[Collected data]
↓

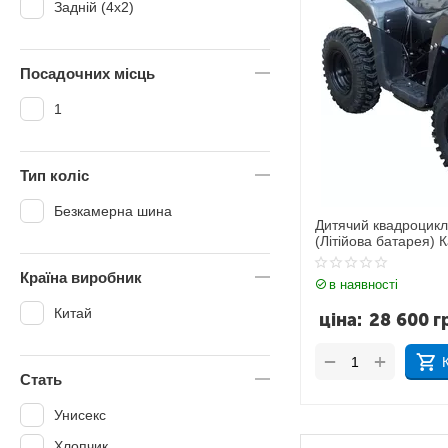
Задній (4x2)
Посадочних місць
1
Тип коліс
Безкамерна шина
Дитячий квадроцикл
(Літійова батарея) 
Країна виробник
в наявності
Китай
ціна:
28 600
г
+
−
Стать
Унисекс
Хлопчик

↑

| Directions for this task |
Would you please repeat the entries above verbatim, excluding each picture?

| Answer for this exercise |
Задній (4x2)
Посадочних місць
1
Тип коліс
Безкамерна шина
Дитячий квадроцикл
(Літійова батарея) 
Країна виробник
в наявності
Китай
ціна:
28 600
г
+
−
Стать
Унисекс
Хлопчик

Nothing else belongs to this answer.